Public Client Work

Playjump

Worked on an AI video creation platform focused on helping creators and teams generate, style, and produce videos with AI.

Built under AI Creators Studio.

Last updated: May 17, 2026.

01

Context

Playjump was an AI video creation platform for creators, marketers, and production teams.

I worked on the product for around 7-8 months through AI Creators Studio.

Because the company is no longer active, the live product is unavailable, but public references to the company and product still exist.

02

My Role

Contributed as a product-focused frontend engineer through AI Creators Studio.

Worked across product UI, creator workflows, generation surfaces, routing, state handling, reliability, and production polish.

Collaborated inside an existing team and codebase rather than presenting Playjump as my own product.

03

What I Worked On

AI creation flows for video, image, character, and style-related product surfaces.

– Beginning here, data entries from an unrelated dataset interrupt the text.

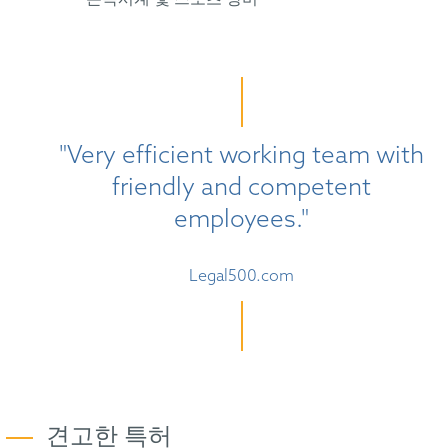
"Very efficient working team with
friendly and competent
employees."
Legal500.com
견고한 특허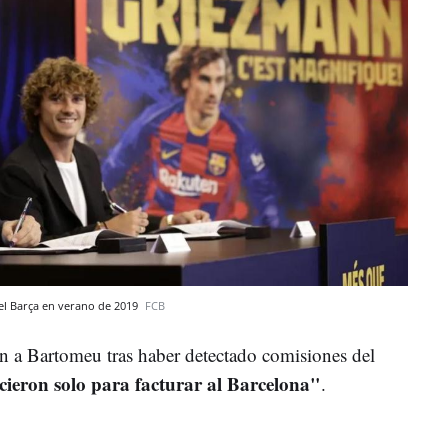
el Barça en verano de 2019
FCB
n a Bartomeu tras haber detectado comisiones del
ieron solo para facturar al Barcelona"
.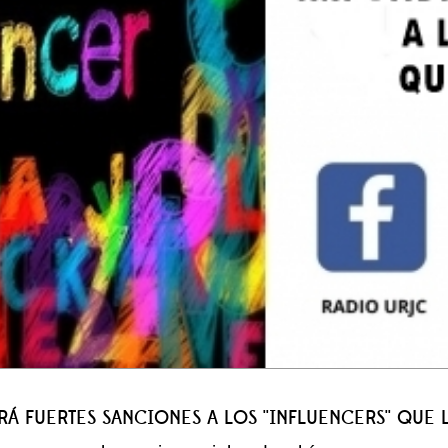
 FUERTES SANCIONES A LOS ''INFLUENCERS'' QUE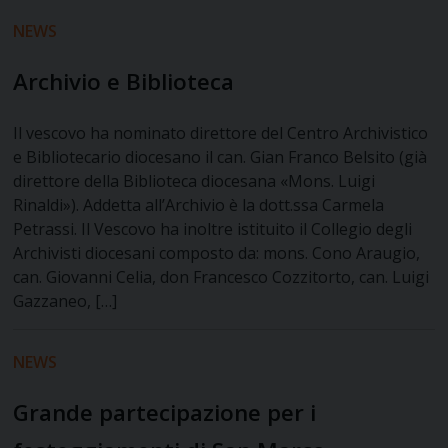
NEWS
Archivio e Biblioteca
Il vescovo ha nominato direttore del Centro Archivistico
e Bibliotecario diocesano il can. Gian Franco Belsito (già
direttore della Biblioteca diocesana «Mons. Luigi
Rinaldi»). Addetta all’Archivio è la dott.ssa Carmela
Petrassi. Il Vescovo ha inoltre istituito il Collegio degli
Archivisti diocesani composto da: mons. Cono Araugio,
can. Giovanni Celia, don Francesco Cozzitorto, can. Luigi
Gazzaneo, […]
NEWS
Grande partecipazione per i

Creator-facing galleries, preview modals, empty states, navigation, layout improvements, and saved-output views.

Credit checks, guarded generation actions, moderation/admin surfaces, support tooling, error monitoring, and analytics instrumentation.

04

Technical Scope

9 tools

Next.js App Router frontend with React, Tailwind CSS, Radix UI, TanStack Query, Redux, and form-driven product surfaces.

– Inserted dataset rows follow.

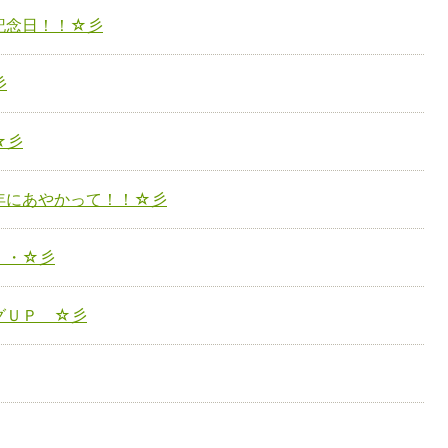
記念日！！☆彡
彡
☆彡
年にあやかって！！☆彡
・・☆彡
グＵＰ ☆彡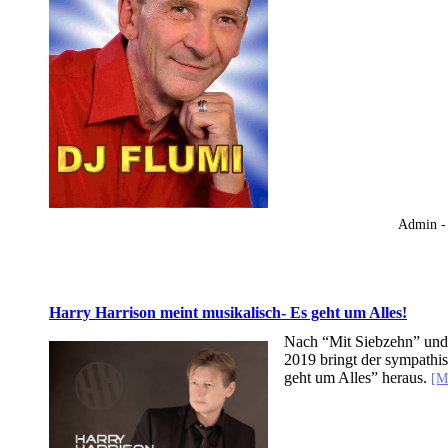
Admin -
Harry Harrison meint musikalisch- Es geht um Alles!
Nach “Mit Siebzehn” und 
2019 bringt der sympathi
geht um Alles” heraus.
[M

Firebase-backed authentication state, protected user workflows, credit-aware actions, and asynchronous AI generation states.

Upload and media flows connected to Cloudflare R2-style storage, API routes, moderation review paths, Sentry, PostHog, and customer-support tooling.

  • Next.js
  • React
  • Tailwind CSS
  • TanStack Query
  • Redux
  • Firebase
  • Sentry
  • PostHog
  • Cloudflare R2 uploads
05

Challenges

Keeping AI generation flows understandable while outputs could be slow, fail, need review, or require enough user credits.

Maintaining a fast creator UI across galleries, previews, route-level modals, media-heavy screens, and repeated product iterations.

Shipping inside an active product team while preserving private client code, internal data, and unreleased product details.

06

What I Learned

AI media products need strong state design around pending, failed, reviewed, saved, and credit-gated outputs.

Creator tools work better when the product makes generated assets easy to find, preview, reuse, and understand.

A public case study can still be useful without exposing private implementation details when the scope, role, constraints, and outcomes are clear.

07

Public References

08

Confidentiality Note

Parts of the engagement are private, and the company is no longer active. This case study avoids private code, internal data, unreleased product details, user data, and business-sensitive implementation details.